━━━ Records to use

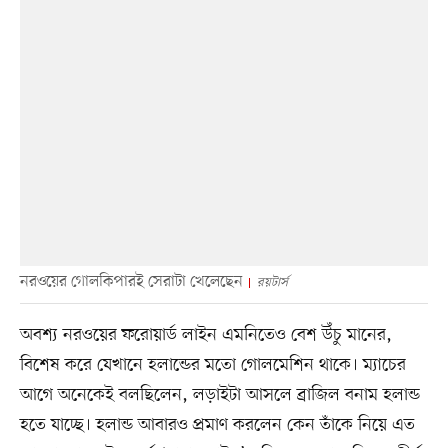
নরওয়ের গোলকিপারই সেরাটা খেলেছেন
রয়টার্স
অবশ্য নরওয়ের ফরোয়ার্ড লাইন এমনিতেও বেশ উঁচু মানের,
বিশেষ করে যেখানে হলান্ডের মতো গোলমেশিন থাকে। ম্যাচের
আগে অনেকেই বলছিলেন, লড়াইটা আসলে ব্রাজিল বনাম হলান্ড
হতে যাচ্ছে। হলান্ড আবারও প্রমাণ করলেন কেন তাঁকে নিয়ে এত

━━━━━━

Description of the task:
Your reply should consist of the data, transcribed exactly, and should hold no pictures.

Task answer:
নরওয়ের গোলকিপারই সেরাটা খেলেছেন
রয়টার্স
অবশ্য নরওয়ের ফরোয়ার্ড লাইন এমনিতেও বেশ উঁচু মানের,
বিশেষ করে যেখানে হলান্ডের মতো গোলমেশিন থাকে। ম্যাচের
আগে অনেকেই বলছিলেন, লড়াইটা আসলে ব্রাজিল বনাম হলান্ড
হতে যাচ্ছে। হলান্ড আবারও প্রমাণ করলেন কেন তাঁকে নিয়ে এত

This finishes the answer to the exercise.